Угу. Плохая примета рожать ночью в глухой деревне без элементарных удобств в виде кровати. А покупать необходимый минимум — это благоразумие.
И, тем не менее, после того, как я около часа вчитывалась в строчки на экране смартфона, я невольно начала чувствовать, что обе эти женщины действительно мне родные.
Перед глазами встали розовые волосы, разметавшиеся по грязному матрасу, то, как я держала Ирину за руку, когда свет в хижине вдруг отключился. Меня запоздало начало накрывать горе. В горле встал ком, слезы выступили на глазах, и я их сердито вытерла рукой.
Нет, все еще не время раскисать.
Ведь было совершенно непонятно, как в теле одной из сестер оказалась при этом я. И как мне теперь жить дальше. Жилья нет. Сколько денег осталось на карте после перевода бабке из Песье — неясно. Других родственников у Ирины и Марьяны Березиных, судя по всему, не было. А может, и были, но они с ними не общались.
Отложив телефон в сторону, я наклонилась над малышкой. Смогу ли я отдать ее кому-то? А если не отдавать, смогу ли я оставить ее? Будет ли ей так лучше?
В голове вдруг вспыхнул безумный план. А что, если выдать ее за свою дочь? При мысли об этом даже сердце забилось чаще. Я закусила губу, сомневаясь и в то же время отчаянно желая, чтобы это сбылось.
Мол, куда сестра уехала, не знаю, а я вот родила. На учете по беременности не состояла, рожала дома…

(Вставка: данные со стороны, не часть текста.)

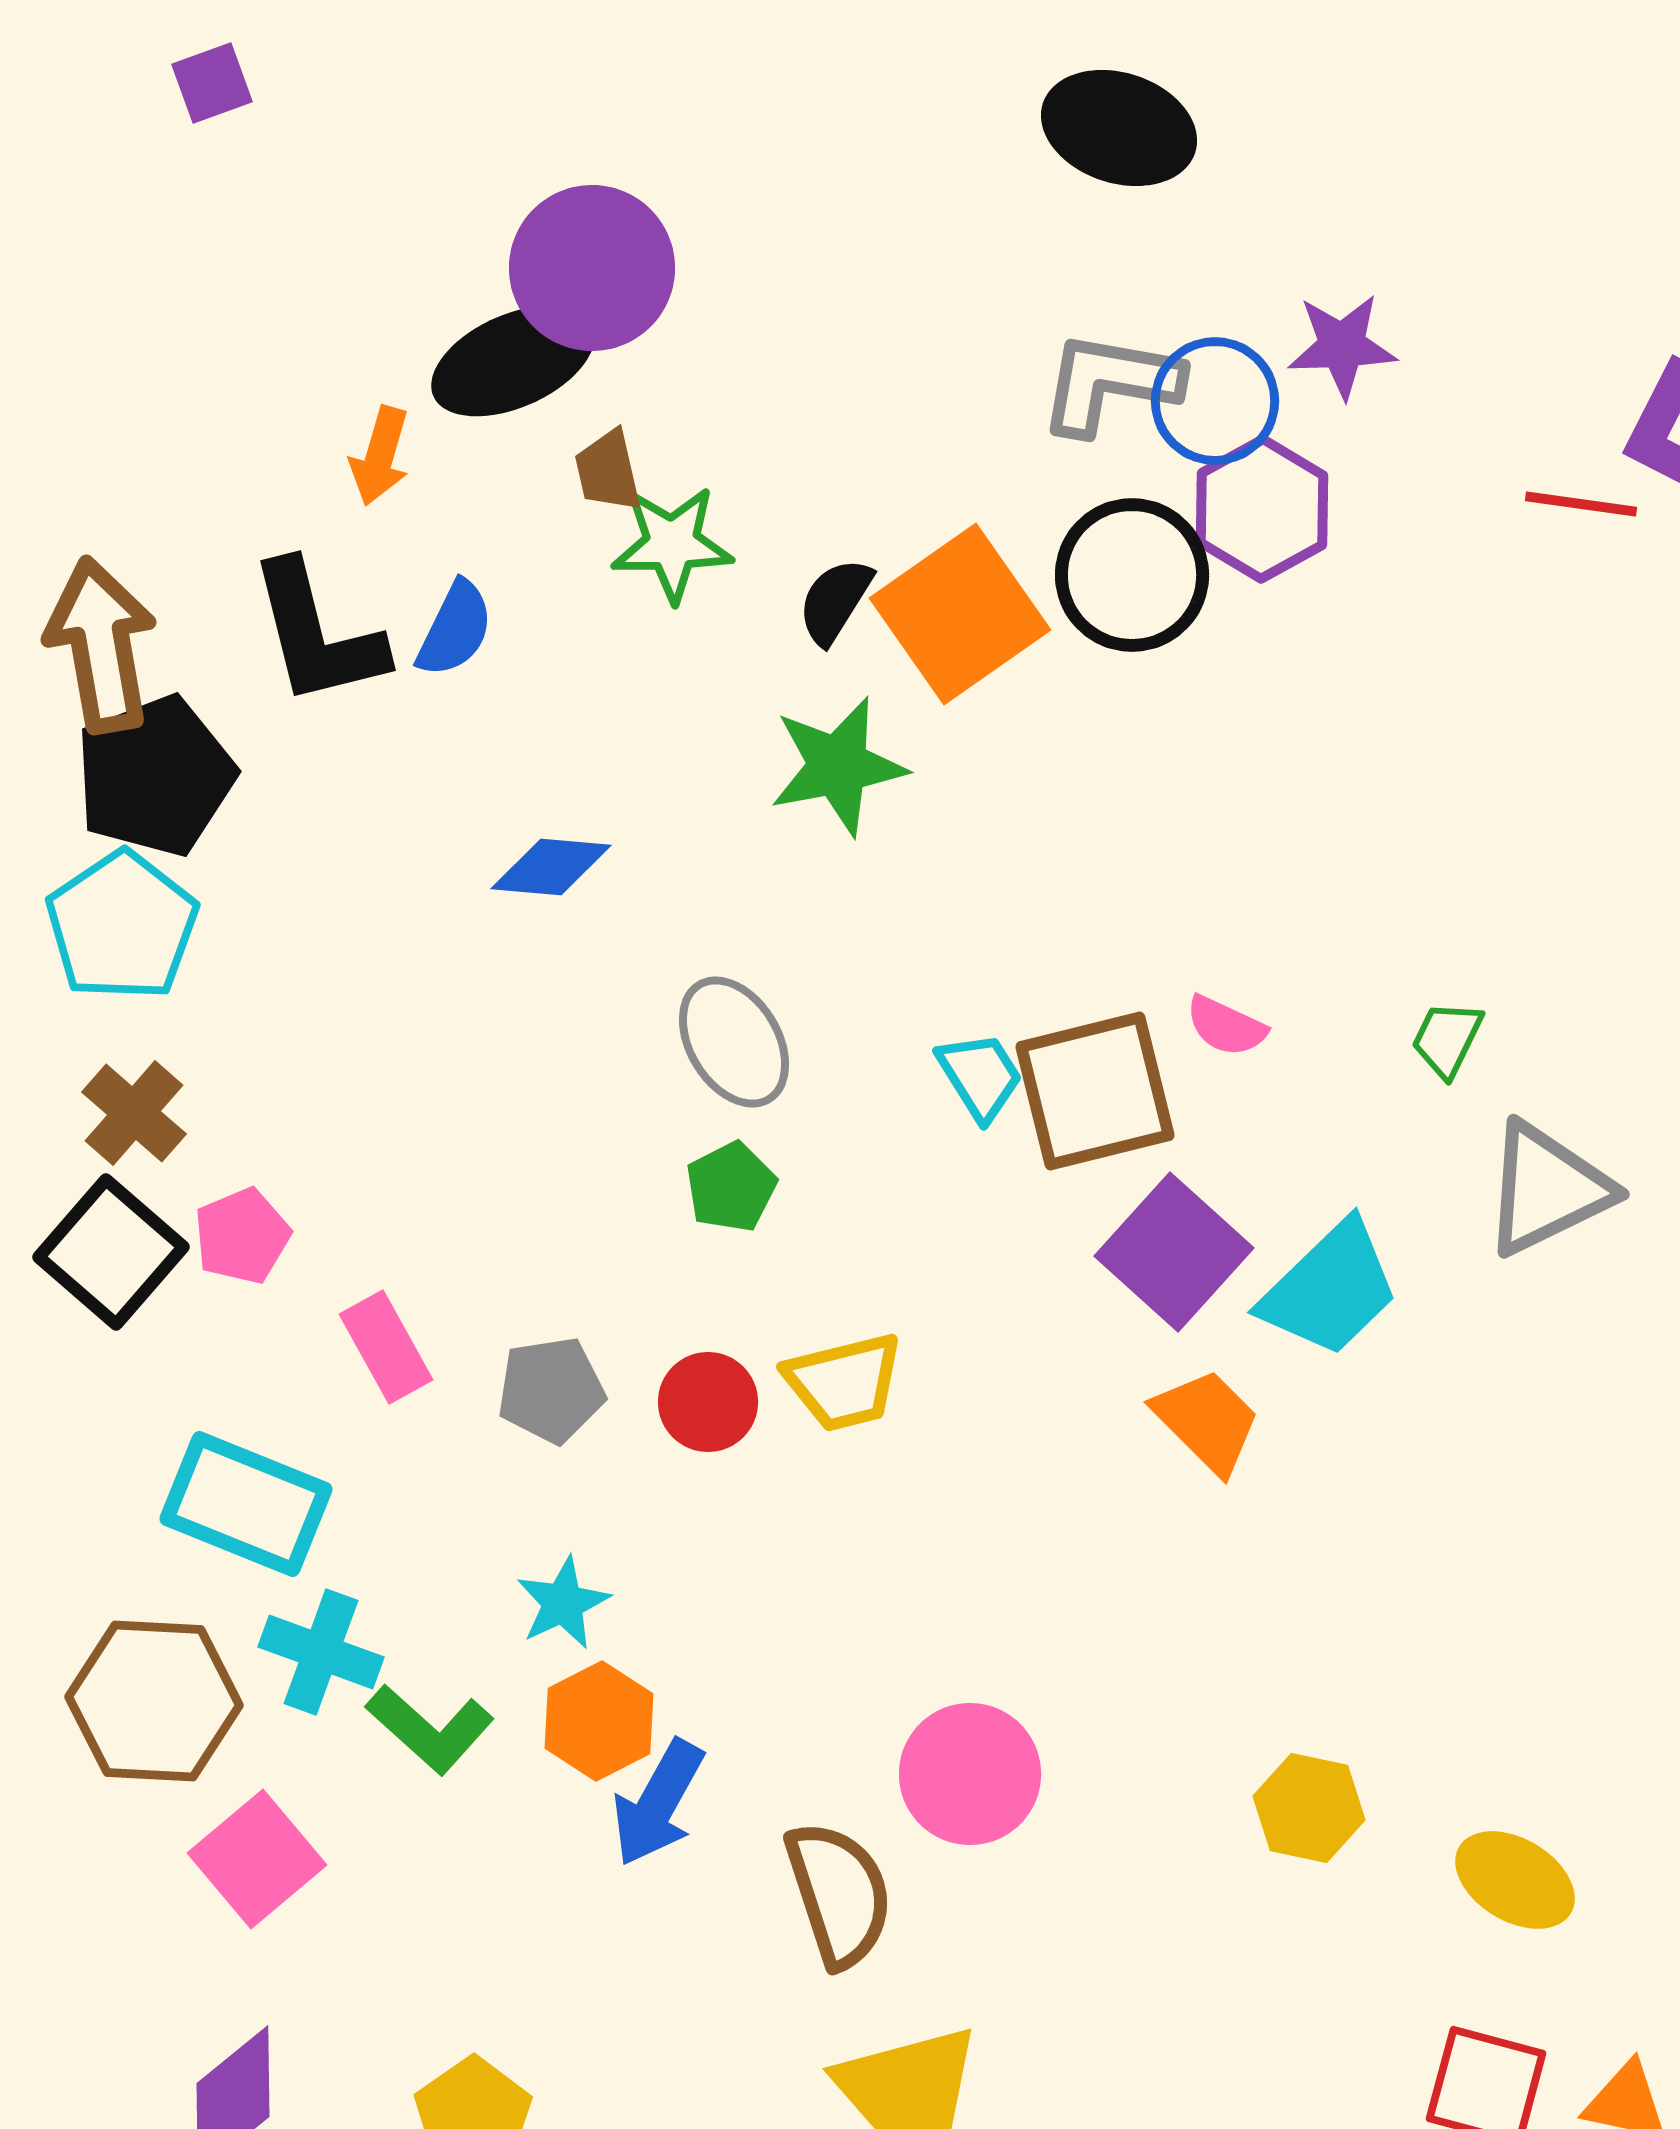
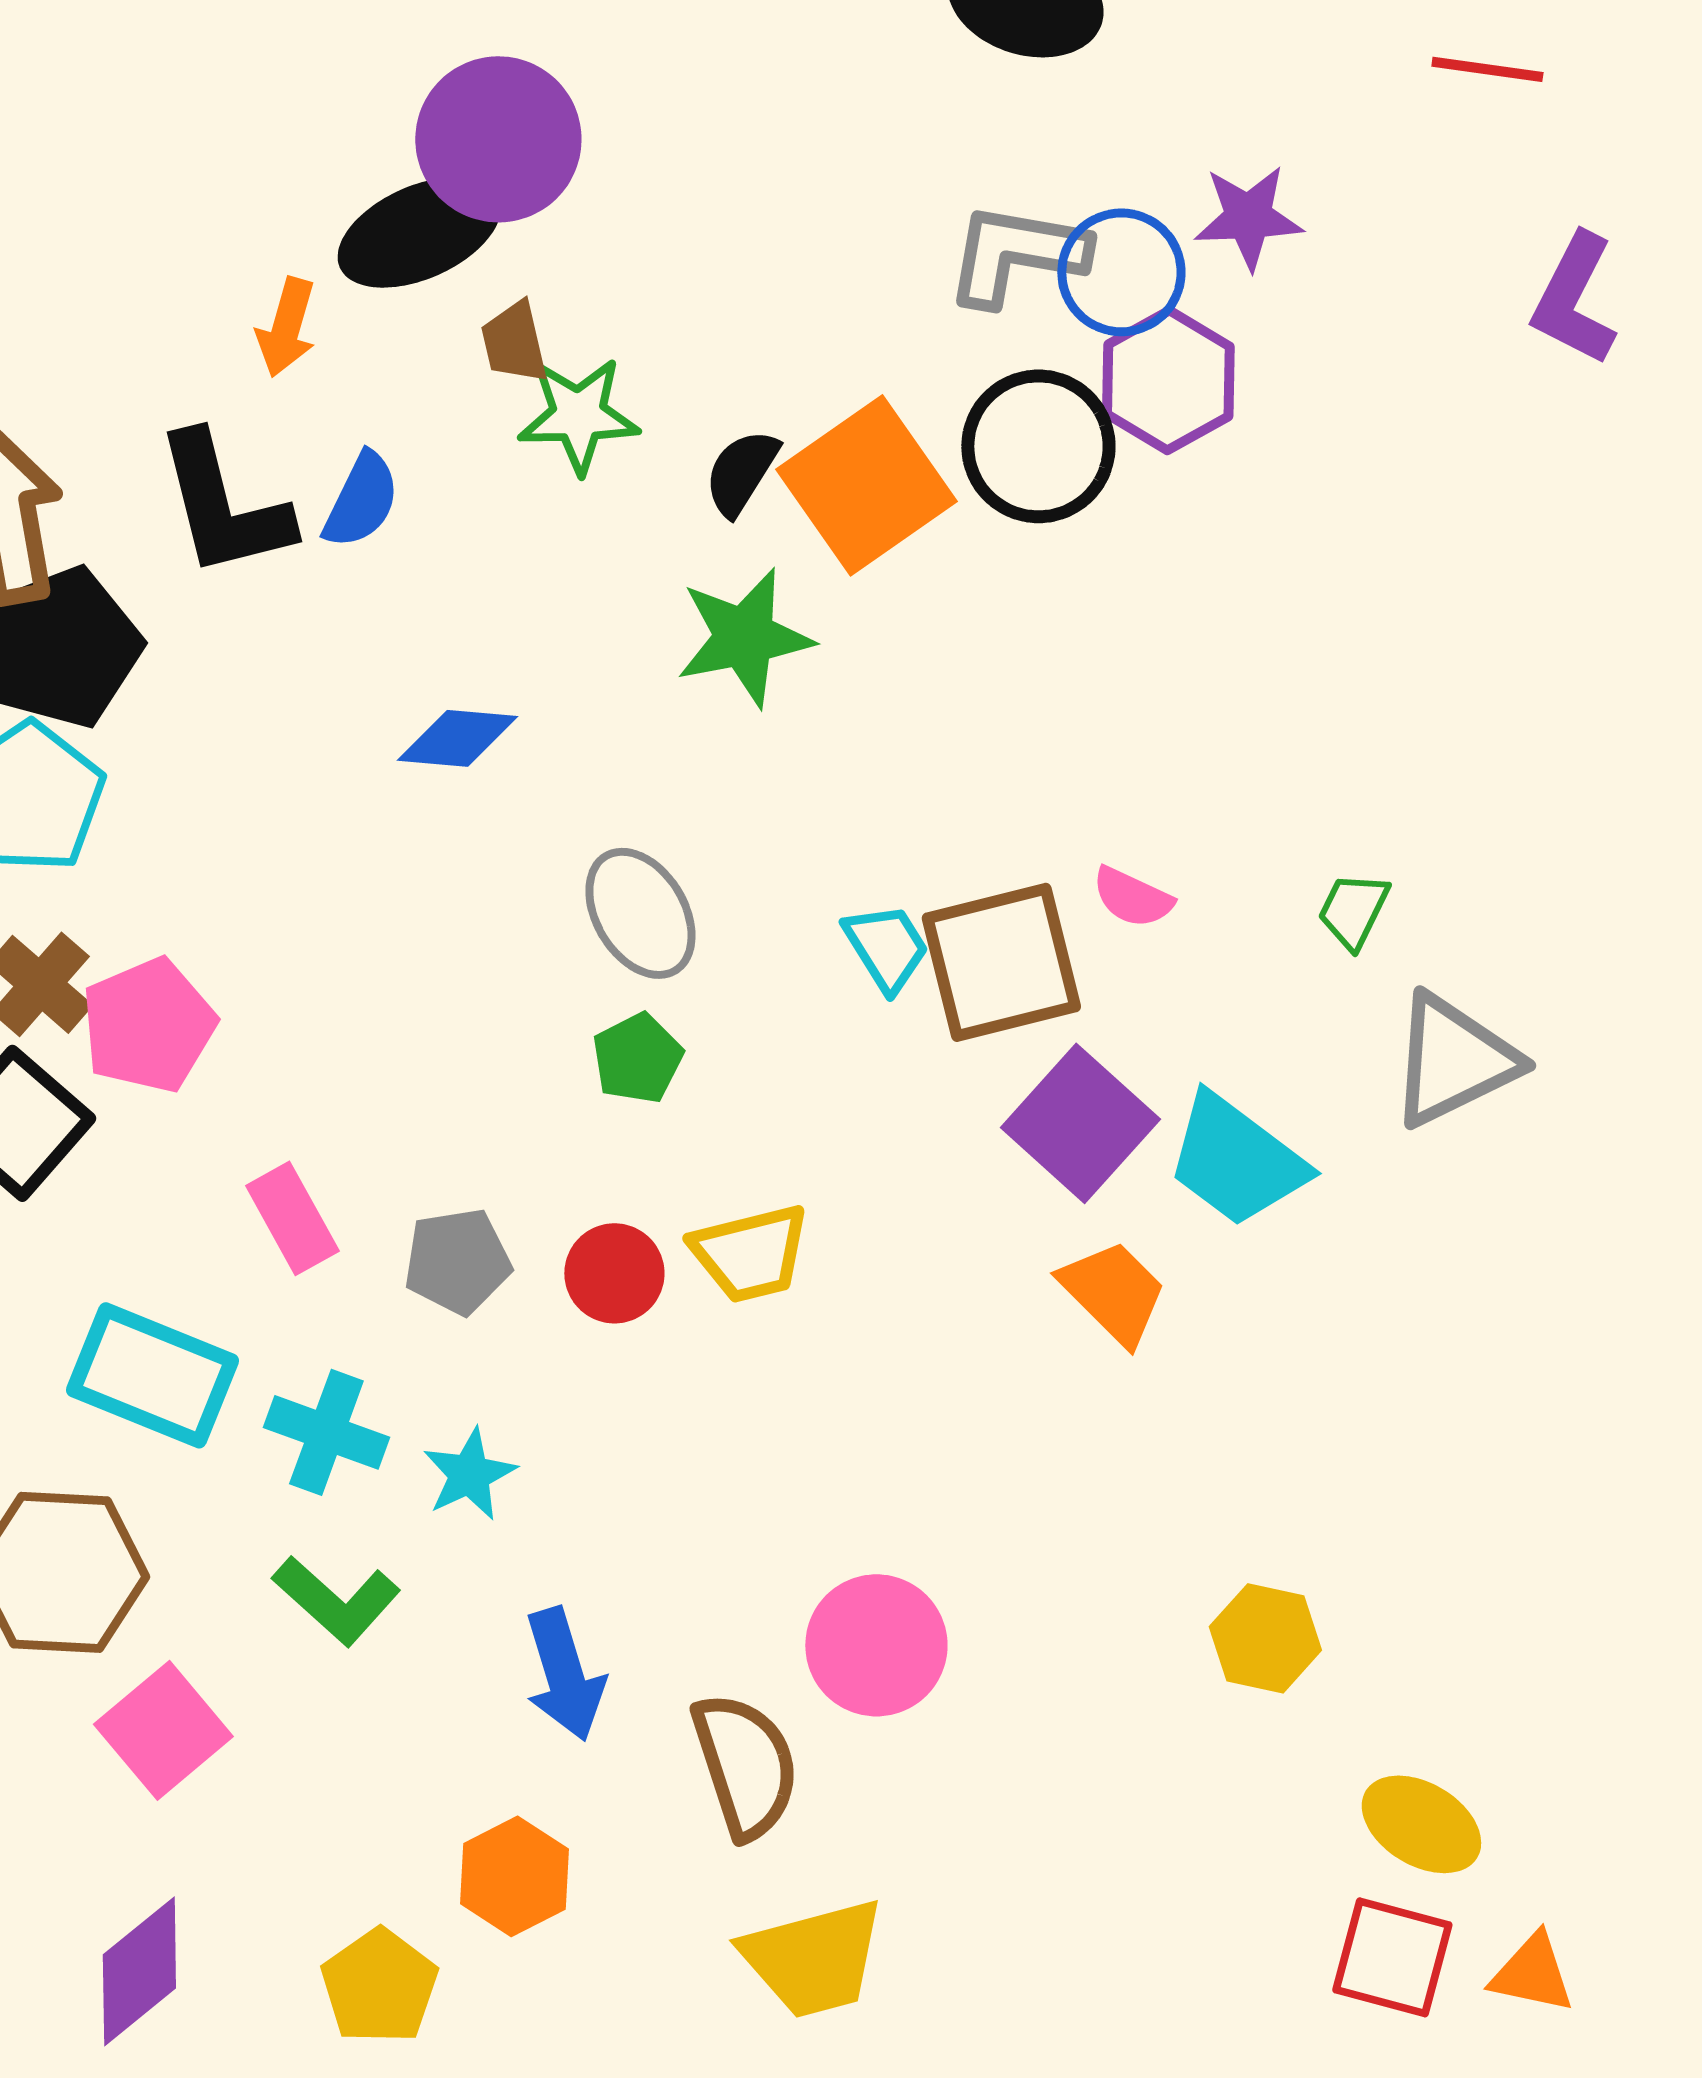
red line: (1581, 504) -> (1487, 69), moved
pink pentagon: (242, 1236) -> (148, 1025), moved, size x1.4
cyan trapezoid: (1330, 1289) -> (1236, 1160), turned 81
cyan cross: (321, 1652) -> (326, 1432), moved
orange hexagon: (599, 1721) -> (514, 1876), moved
blue arrow: (658, 1803) -> (564, 1674), turned -46
yellow hexagon: (1309, 1808) -> (1265, 1638), moved
yellow ellipse: (1515, 1880) -> (1421, 1824), moved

По крайней мере, своего оставить будет куда проще, чем взять опеку над ребенком, пусть и сестры, не имея при этом ни жилья, ни работы. А там… получу какие-нибудь пособия, причитающиеся выплаты, потом уже разберусь, что же такое со мной произошло и почему я сейчас чувствую себя так, словно попала в какое-то кривое отражение собственного мира.
Когда малышка проснулась в следующий раз, я уже успела не по одному кругу обшарить все сайты с продажей вещей из рук в руки и даже нашла несколько хороших объявлений прямо тут, в Лебяжьем. Продавали детскую одежду, как раз на таких младенчиков, как у меня.
Если мне придется идти с ребенком по инстанциям, чтобы зарегистрироваться, то нужно, чтобы малышка выглядела не как украденный нищенкой ребенок, а как любимая желанная дочь матери-одиночки.
Позвонив по нужному номеру, договорилась, что принесу в оплату две пачки подгузников нужного размера и марки. По крайней мере, за памперсы я, если повезет, смогу расплатиться картой, а вот единственные наличные — пока лучше поберечь.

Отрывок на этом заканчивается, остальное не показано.